Selon le Congrès de Vienne en 1815, la traite des noirs est réglementée. Elle
est toutefois transgressée allègrement avec l’accord illicite de l’Angleterre
jusqu’en 1831.
Bientôt,
plus aucune concession n’est disponible dans les plaines, les plus anciennes
sont fractionnées au fil des héritages, ne sont plus rentables et sont
finalement vendues à de nouveaux aristocrates (les Grands Blancs), qui forment
de vastes domaines et prennent le pouvoir. Encouragés par le gouvernement à
partir de 1830, les colons désargentés (les Petits Blancs) s’implantent
alors dans les hauts, où vivent déjà des marrons. Ils y développent des
cultures vivrières, avec plus ou moins de succès (chouchou à Salazie, vigne
et lentilles à Cilaos), mais leur condition reste précaire.
Depuis
1848
Une société fragilisée
Usine sucrière de Bois-Rouge à
Saint-André.
L’année
1848 est une nouvelle année charnière. En métropole, la seconde république
est proclamée le 25 février. L’île prend définitivement son nom le 6
septembre. Et surtout, l’esclavage est aboli le 20 décembre. Ménageant les
intérêts de chacun, le commissaire de la république Sarda Garriga convainc
les 62.000 nouveaux affranchis et leurs anciens maîtres à travailler ensemble.

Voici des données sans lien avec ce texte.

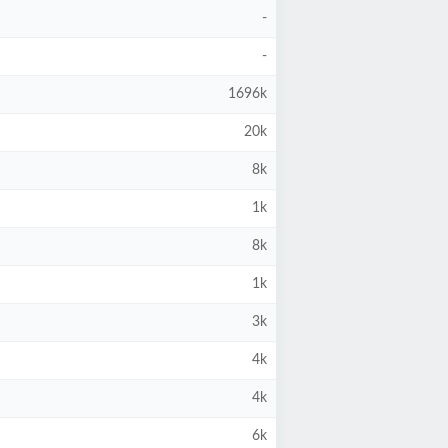
-
-
1696k
20k
8k
1k
8k
1k
3k
4k
4k
6k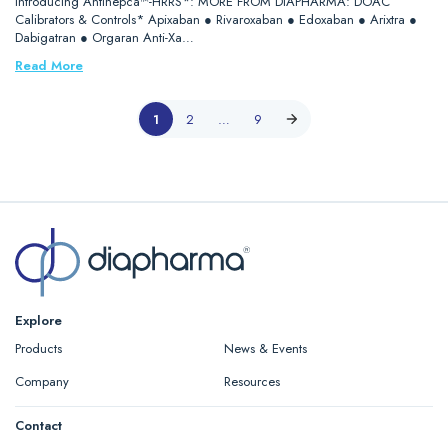
Introducing Antihepca™-HRRS*: MORE FROM DIAPHARMA: DOAC
Calibrators & Controls* Apixaban ● Rivaroxaban ● Edoxaban ● Arixtra ●
Dabigatran ● Orgaran Anti-Xa…
Read More
1
2
…
9
Explore
Products
News & Events
Company
Resources
Contact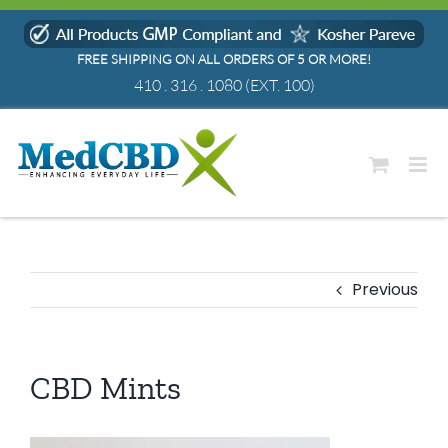
Skip
to
FREE SHIPPING ON ALL ORDERS OF 5 OR MORE!
content
410 . 316 . 1080
(EXT. 100)
Previous
CBD Mints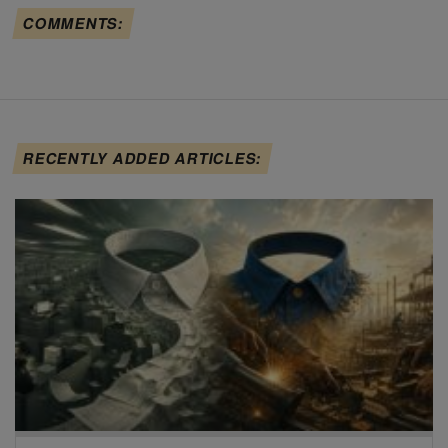
COMMENTS:
RECENTLY ADDED ARTICLES: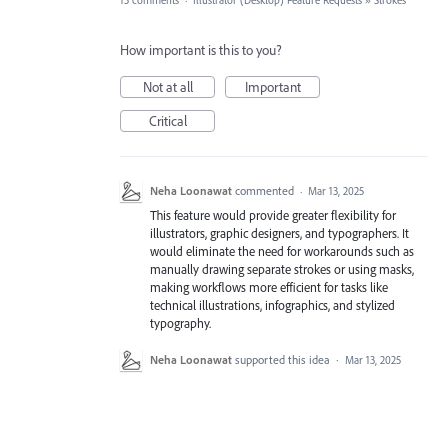
15 comments
·
Illustrator (Desktop) Feature Requests
»
Strokes
How important is this to you?
Not at all
Important
Critical
Neha Loonawat
commented
·
Mar 13, 2025
This feature would provide greater flexibility for
illustrators, graphic designers, and typographers. It
would eliminate the need for workarounds such as
manually drawing separate strokes or using masks,
making workflows more efficient for tasks like
technical illustrations, infographics, and stylized
typography.
Neha Loonawat
supported this idea
·
Mar 13, 2025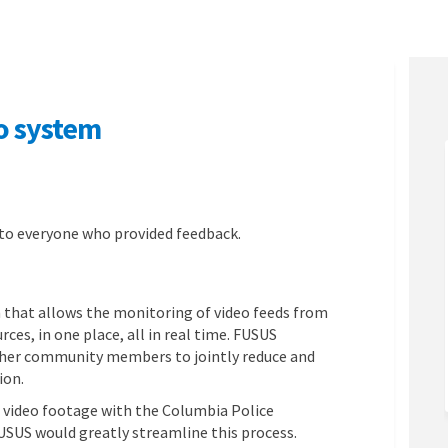
o system
me video system on Facebook
al-time video system on Linkedin
real-time video system link
time video system on X (formerly Tw
 to everyone who provided feedback.
 that allows the monitoring of video feeds from
ces, in one place, all in real time. FUSUS
other community members to jointly reduce and
ion.
e video footage with the Columbia Police
SUS would greatly streamline this process.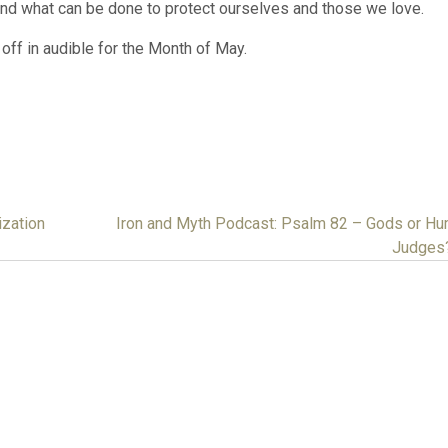
and what can be done to protect ourselves and those we love.
off in audible for the Month of May.
ization
Iron and Myth Podcast: Psalm 82 – Gods or H
Judges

Mais rapidement, des indiens sont engagés, suivant l’exemple des anglais à
l’île Maurice, où l’esclavage est aboli depuis 1835. Plus de 100.000
immigrent jusqu’en 1882, date à laquelle le recrutement est interdit car
assimilé à la traite. Parallèlement, une immigration africaine continue
jusqu’en 1859.
A
partir de 1860, s’amorce le déclin de l’île. Avec la maladie de la canne,
la concurrence du sucre cubain et de la betterave en Europe, l’ouverture du
canal de Suez qui détourne les anciennes voies maritimes, La Réunion subit une
grave crise économique. Elle s’équipe néanmoins d’infrastructures avec le
chemin de fer en 1882 et le port de la pointe des Galets en 1886, diversifie sa
production agricole avec la vanille et le géranium. Socialement, elle est
confrontée à un appauvrissement généralisé, à des problèmes sanitaires
(choléra, variole, paludisme endémique), à l’analphabétisme, à
l’alcoolisme. Elle connaît alors pour la première fois une émigration,
notamment vers Madagascar, où les français concentrent leurs efforts de
colonisation à partir de 1880.
Pendant
la Première Guerre Mondiale, sur 14.000 réunionnais engagés volontaires, plus
de 1.000 meurent sur les fronts en Europe. Pendant la Seconde, l’île se
rallie au régime de Vichy, et subit un terrible blocus anglais jusqu’au débarquement
des Forces Françaises Libres en 1942.
En
1946, La Réunion adopte le statut de département d’outre-mer pour faciliter
sa modernisation et l’apport de capitaux. A partir des années 1960
(Madagascar est alors indépendante, le gaulliste Michel Debré, ancien premier
ministre, et le communiste Raymond Vergès sont des élus de La Réunion), les
progrès apparaissent au niveau de la santé, de la scolarisation, des
logements, des infrastructures routières, portuaires, aériennes, des
ressources énergétiques, de l’industrie sucrière, des télécommunications,
de la grande distribution, de l’accueil touristique. Toutefois, cette
politique grandement assistée bouscule les vieilles traditions, génère de
profonds déséquilibres sociaux, et ne résout pas la croissance démographique.
En 30 ans, la population est pratiquement doublée, atteignant 600.000 habitants
en 1990. Tandis que des réunionnais émigrent vers la métropole, des malgaches
et des comoriens immigrent. Aujourd’hui, dans un marché mondialisé, La Réunion
se veut une base avancée de l’Europe en Océan Indien.